YMMV / Edgar Allan Poe

  • Genius Bonus: In "The Masque of the Red Death". While most readers can probably tell that Prince Prospero's name is a Shakespeare Shout-Out, comparatively few people probably noticed that the story's entire premise is a subtle Shakespeare Shout-Out as well: it was inspired by Caliban's line "The red plague rid you for learning me your language!" in Act I, Scene 2 of The Tempest.
  • Harsher in Hindsight: "The Masque of the Red Death" is about a particularly nasty disease that causes people to die in agony, sweating blood. This was and still is all very fine and creepy, standard for Poe. This plague's symptoms superficially match those of Ebola, discovered more than a century after Poe's death.
  • Magnificent Bastard: Minister D. (who pities the fool), Dupin's nemesis in The Purloined Letter, was the inspiration behind Moriarty and had Magnificent Bastard written all over him.
  • Nightmare Fuel: Poe was a grandmaster at this, rivaled only by H.P. Lovecraft. He was the first writer to elevate the horror story to classic literature.
  • No Such Thing as Bad Publicity: Griswold's attempt at ruining Poe's reputation after his death did absolutely nothing to Poe's popularity despite the wide acceptance of his outlandish claims. People were thrilled at the idea of reading the work of an 'evil' man.

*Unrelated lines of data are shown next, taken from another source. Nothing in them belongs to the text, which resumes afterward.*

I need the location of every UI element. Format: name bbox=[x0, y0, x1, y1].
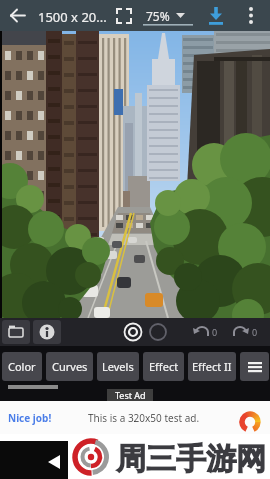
button[interactable] bbox=[2, 320, 30, 344]
button[interactable]: 75% bbox=[142, 2, 194, 28]
staticText: Nice job! bbox=[8, 411, 52, 425]
staticText: Effect bbox=[149, 359, 179, 374]
button[interactable]: Nice job! bbox=[0, 401, 270, 434]
button[interactable]: Levels bbox=[97, 352, 139, 381]
staticText: 75% bbox=[146, 8, 170, 24]
button[interactable]: Effect II bbox=[188, 352, 236, 381]
staticText: Curves bbox=[52, 359, 88, 374]
staticText: 0 bbox=[252, 326, 258, 338]
staticText: 0 bbox=[212, 326, 218, 338]
staticText: Test Ad bbox=[115, 389, 146, 401]
button[interactable] bbox=[238, 3, 264, 29]
button[interactable]: Color bbox=[2, 352, 42, 381]
button[interactable] bbox=[112, 4, 136, 28]
button[interactable] bbox=[240, 352, 269, 381]
button[interactable]: 周三手游网 bbox=[0, 434, 270, 479]
button[interactable]: Curves bbox=[46, 352, 93, 381]
staticText: This is a 320x50 test ad. bbox=[88, 411, 200, 425]
staticText: Color bbox=[8, 359, 36, 374]
button[interactable] bbox=[119, 318, 147, 346]
button[interactable] bbox=[33, 320, 61, 344]
staticText: Levels bbox=[102, 359, 134, 374]
button[interactable]: 0 bbox=[188, 318, 222, 346]
button[interactable]: Effect bbox=[143, 352, 184, 381]
button[interactable] bbox=[203, 3, 229, 29]
button[interactable] bbox=[6, 3, 31, 28]
staticText: 1500 x 20... bbox=[38, 8, 107, 26]
button[interactable] bbox=[144, 318, 172, 346]
staticText: Effect II bbox=[192, 359, 232, 374]
button[interactable]: 0 bbox=[228, 318, 262, 346]
staticText: 周三手游网 bbox=[116, 440, 266, 478]
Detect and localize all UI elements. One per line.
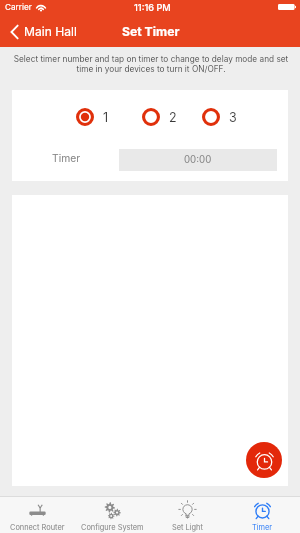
staticText: 00:00	[184, 154, 212, 166]
button[interactable]: 00:00	[119, 149, 277, 171]
button[interactable]: Configure System	[75, 497, 150, 533]
button[interactable]: Main Hall	[0, 18, 85, 45]
staticText: Main Hall	[24, 24, 77, 39]
staticText: Select timer number and tap on timer to …	[13, 54, 289, 74]
staticText: Configure System	[81, 523, 144, 532]
staticText: 1	[103, 110, 109, 125]
staticText: Connect Router	[10, 523, 65, 532]
staticText: Set Timer	[122, 24, 180, 39]
staticText: Carrier	[5, 2, 32, 12]
button[interactable]: 3	[200, 106, 239, 128]
staticText: 11:16 PM	[134, 2, 171, 13]
staticText: 2	[169, 110, 177, 125]
staticText: Timer	[52, 152, 81, 164]
staticText: 3	[229, 110, 237, 125]
staticText: Set Light	[172, 523, 203, 532]
button[interactable]: 2	[140, 106, 179, 128]
button[interactable]: 1	[74, 106, 111, 128]
button[interactable]: Set alarm timer	[246, 442, 282, 478]
button[interactable]: Connect Router	[0, 497, 75, 533]
staticText: Timer	[252, 523, 273, 532]
button[interactable]: Timer	[225, 497, 300, 533]
button[interactable]: Set Light	[150, 497, 225, 533]
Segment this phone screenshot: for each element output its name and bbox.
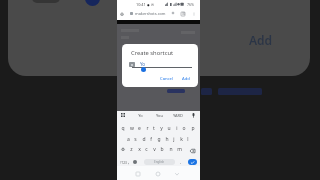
staticText: u (167, 125, 171, 131)
button[interactable]: Home (120, 12, 124, 16)
staticText: f (150, 136, 152, 142)
staticText: c (145, 146, 148, 152)
staticText: x (138, 146, 141, 152)
button[interactable]: Enter (188, 159, 197, 165)
button[interactable]: Add shortcut (85, 0, 100, 6)
staticText: a (127, 136, 130, 142)
button[interactable]: Backspace (190, 149, 195, 153)
staticText: k (180, 136, 183, 142)
staticText: p (191, 125, 195, 131)
staticText: q (121, 125, 125, 131)
staticText: l (187, 136, 189, 142)
button[interactable]: New tab (171, 11, 175, 15)
staticText: i (176, 125, 178, 131)
button[interactable]: Add (179, 73, 193, 85)
staticText: m (177, 146, 182, 152)
button[interactable]: Back (175, 172, 179, 176)
button[interactable]: Add (246, 29, 276, 51)
staticText: e (138, 125, 141, 131)
staticText: Add (249, 32, 273, 48)
staticText: 30 (182, 12, 185, 16)
button[interactable]: ?123 (120, 159, 128, 166)
staticText: Yo (138, 113, 143, 118)
staticText: makershots.com (135, 11, 166, 16)
staticText: You (156, 113, 163, 118)
staticText: Add (182, 76, 190, 82)
staticText: , (128, 159, 130, 165)
staticText: ● (147, 3, 150, 6)
button[interactable]: Emoji (133, 160, 137, 164)
staticText: English (154, 160, 165, 164)
button[interactable]: Shift (121, 147, 125, 151)
staticText: b (160, 146, 164, 152)
button[interactable]: Keyboard toolbar (121, 113, 125, 117)
staticText: Cancel (160, 76, 174, 82)
staticText: h (165, 136, 169, 142)
staticText: o (182, 125, 186, 131)
staticText: y (160, 125, 163, 131)
staticText: w (130, 125, 134, 131)
staticText: . (180, 159, 182, 165)
staticText: j (173, 136, 175, 142)
staticText: ✉ (151, 3, 154, 7)
button[interactable]: Home (156, 172, 160, 176)
button[interactable]: More options (192, 12, 196, 16)
staticText: 10:41 (136, 2, 146, 7)
staticText: t (153, 125, 155, 131)
staticText: s (134, 136, 137, 142)
button[interactable]: English (144, 159, 175, 165)
button[interactable]: Cancel (157, 73, 177, 85)
staticText: YARD (173, 113, 183, 118)
button[interactable]: Recents (136, 172, 140, 176)
staticText: n (169, 146, 173, 152)
staticText: r (146, 125, 149, 131)
staticText: 76% (187, 2, 195, 7)
staticText: g (157, 136, 161, 142)
button[interactable]: Tabs (181, 12, 185, 16)
button[interactable]: Voice input (192, 113, 195, 118)
staticText: Create shortcut (131, 49, 174, 57)
staticText: d (142, 136, 146, 142)
staticText: z (130, 146, 133, 152)
staticText: ?123 (120, 161, 127, 165)
staticText: Yo (140, 61, 146, 67)
staticText: v (153, 146, 156, 152)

  • Older Than They Think: Detective Dupin is the direct literary precursor of Arthur Conan Doyle's Sherlock Holmes.
  • "Seinfeld" Is Unfunny: Poe almost single-handedly invented the suspense and psychological horror genres. As a consequence, a lot of his work can seem relatively tame, if you read it after reading the writers that he inspired.
  • Values Dissonance:
    • It's pretty safe to say that the Sailor would not have been considered "innocent" in any modern court. Rather, the charges would simply have been changed from murder to reckless endangerment, and animal cruelty. The prosecutors could probably also find something to charge him with for failing to tell authorities that there was a dangerous animal on the loose.
  • The Woobie: Many of his characters in his poems and stories, what makes this worse is the circumstances that inspired them, as Poe did not live a happy life.